There are splash-lubricated compressors and pressure-lubricated compressors.
A splash lubricated compressor uses a dipper on the end of the connecting rod. When the crankshaft turns, usually between 400 and 1000 rpm, the dipper splashes into the oil, causing the oil to distribute throughout the lower end of the pump. Most of the ones you’ll see are splash-lubricated. It’s a very simple and effective method of lubricating the pump. It’s also inexpensive to manufacture so it keeps the initial cost of the compressor down. In nearly all cases, splash-lubricated recip should only have a duty-cycle of about 60%.
A pressure lubricated compressor uses an internal oil pump to force the oil up the connecting rod to make sure key parts of the pump are lubricated. The pump will require a certain oil pressure in order to run. You’ll see an oil pressure gauge on the pump to indicate the oil pressure. Some have an oil-filter on it and some do not. However, if you see an oil filter or a gauge on the pump crankcase, then you’re looking at an pressure-lube pump. A pressure-lubricated pump may also used a dipper to splash oil around, as well. Pressure lubricated pumps can sometimes be rated with a 100% duty cycle (depends on compression ratio). Pressure-lubricated pumps on average will last longer and have a higher duty-cycle than splash-lubricated pumps. However, they usually cost a lot more. You get what you pay for, so you’ll have to balance initial cost versus reliability and duty-cycle.
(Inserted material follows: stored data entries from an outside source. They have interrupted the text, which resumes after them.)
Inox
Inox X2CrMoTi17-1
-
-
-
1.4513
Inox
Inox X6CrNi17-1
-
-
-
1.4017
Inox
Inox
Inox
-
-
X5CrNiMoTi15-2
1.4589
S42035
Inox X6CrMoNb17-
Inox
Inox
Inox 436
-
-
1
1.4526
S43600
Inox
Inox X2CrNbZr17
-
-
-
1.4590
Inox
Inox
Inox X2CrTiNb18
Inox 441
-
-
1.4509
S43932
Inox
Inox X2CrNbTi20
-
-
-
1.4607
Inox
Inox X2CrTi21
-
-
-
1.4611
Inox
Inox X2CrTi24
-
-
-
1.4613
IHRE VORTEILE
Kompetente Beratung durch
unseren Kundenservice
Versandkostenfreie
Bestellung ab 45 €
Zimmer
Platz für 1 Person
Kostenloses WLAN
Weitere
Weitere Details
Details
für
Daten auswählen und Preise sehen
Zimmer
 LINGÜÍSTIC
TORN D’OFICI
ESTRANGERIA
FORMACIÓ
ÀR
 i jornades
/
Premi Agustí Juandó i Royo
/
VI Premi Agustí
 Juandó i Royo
Duty-cycle is one of the most important considerations when buying a compressor for your business, but it’s one of the most overlooked. If the compressor is for your house or if your business barely uses the compressor, duty-cycle is not much of a factor. However, if you run the compressor a lot, or the compressor is essential to your business, then duty-cycle is extremely important.
A compressor’s duty-cycle is the percentage of time, while it’s in use, that the compressor is running fully-loaded. The other percentage or time it needs to be off or running unloaded. If you have a splash-lube pump, you should have about a 60% duty cycle. That means over a 10 hour work day, the compressor should run about 6 hours and be off about 4 hours. Of course, the compressor will not run 6 hours straight and be off four hours straight. The compressor will turn on and off, depending on the air demand. It should average about 60% of the time running.
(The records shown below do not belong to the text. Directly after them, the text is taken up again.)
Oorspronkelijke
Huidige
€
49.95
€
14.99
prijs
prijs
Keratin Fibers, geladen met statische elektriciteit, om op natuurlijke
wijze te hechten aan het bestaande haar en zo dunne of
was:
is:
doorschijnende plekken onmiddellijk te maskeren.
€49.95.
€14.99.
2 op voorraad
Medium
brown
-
So now let’s look at duty-cycle when it comes to sizing a compressor. If you plan on getting a compressor for your business, you’ll be using it all day, and you need 15 CFM pretty much all day. If you’re looking at a splash-lube piston compressor, you need to take that 15 CFM and divide by 40%. That gives you 25 CFM. Your typical 5hp piston is about 18 CFM.
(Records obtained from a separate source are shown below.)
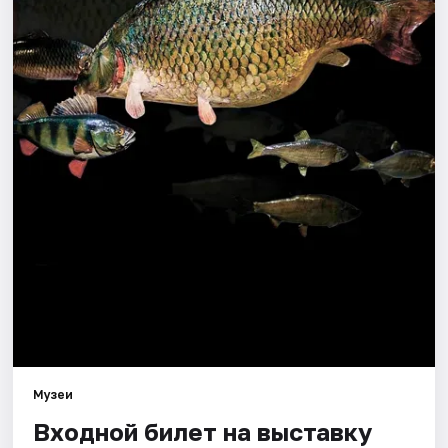
Города
Площадки
Артисты
Рейтинги
Музеи
Входной билет на выставку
If you bought the 18CFM splash-lube piston based on the fact you needed 15 CFM all day, you’d break the pump in about 6 months, maybe a year. You need the 7.5 hp piston which is about 25 CFM. Alternatively you can get a 5hp rotary screw that’s 20 CFM. A rotary screw has a 100% duty-cycle, but it will cost several times more initially. You could also get a pressure-lube 5hp piston, which could most likely handle the high duty cycle.
If you just need a quick burst of 15 CFM that last an hour or less, then you’d be fine getting the splash-lube based on that CFM. However, if you needed a sustained flow for several hours, you need to account for the duty-cycle of the pump.
This is a common mistake that many companies make. Your compressor company should be trained to recognize that situation, so that’s why for your business you should get assistance from a compressor company with professionally trained sales personnel. Home Depot has “home” in the title, and the compressors there are built for that market. You’ll often see in the fine print that the warranty is reduced to only 3 months if you take a home compressor and use it for your business. The reason is duty cycle.
I’m not singling out Home Depot; the same is true for their competitors. There’s nothing wrong getting a compressor from a big-box store if you’re using it at your house – you probably don’t need an industrial compressor for your garage.
A “home depot” compressor will probably work just fine for your home. For your business, however, you should come to the professionals and let them size the compressor correctly for you.